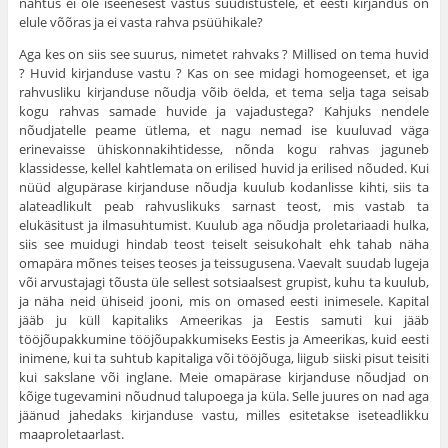
nähtus ei ole iseenesest vastus süüdistustele, et eesti kirjandus on
elule võõras ja ei vasta rahva psüühikale?
Aga kes on siis see suurus, nimetet rahvaks ? Millised on tema huvid
? Huvid kirjanduse vastu ? Kas on see midagi homogeenset, et iga
rahvusliku kirjanduse nõudja võib öelda, et tema selja taga seisab
kogu rahvas samade huvide ja vajadustega? Kahjuks nendele
nõudjatelle peame ütlema, et nagu nemad ise kuuluvad väga
erinevaisse ühiskonna­kihtidesse, nõnda kogu rahvas jaguneb
klassidesse, kellel kahtlemata on erilised huvid ja erilised nõuded. Kui
nüüd algupärase kirjanduse nõudja kuulub kodanlisse kihti, siis ta
alateadlikult peab rahvuslikuks sarnast teost, mis vastab ta
elukäsitust ja ilmasuhtumist. Kuulub aga nõudja proletariaadi hulka,
siis see muidugi hindab teost teiselt seisukohalt ehk tahab näha
omapära mõnes teises teoses ja teissugusena. Vaevalt suudab lugeja
või arvustajagi tõusta üle sellest sotsiaalsest grupist, kuhu ta kuulub,
ja näha neid ühiseid jooni, mis on omased eesti inimesele. Kapital
jääb ju küll kapitaliks Ameerikas ja Eestis samuti kui jääb
tööjõupakkumine tööjõupakkumiseks Eestis ja Ameerikas, kuid eesti
inimene, kui ta suhtub kapitaliga või tööjõuga, liigub siiski pisut teisiti
kui sakslane või inglane. Meie omapärase kirjanduse nõudjad on
kõige tugevamini nõudnud talu­poega ja küla. Selle juures on nad aga
jäänud jahedaks kirjanduse vastu, milles esitetakse iseteadlikku
maaproletaarlast.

### YOUR GOAL
Return each full line of the entries that contains the word "Eestis".

### RESPONSE BELOW
jääb ju küll kapitaliks Ameerikas ja Eestis samuti kui jääb
tööjõupakkumine tööjõupakkumiseks Eestis ja Ameerikas, kuid eesti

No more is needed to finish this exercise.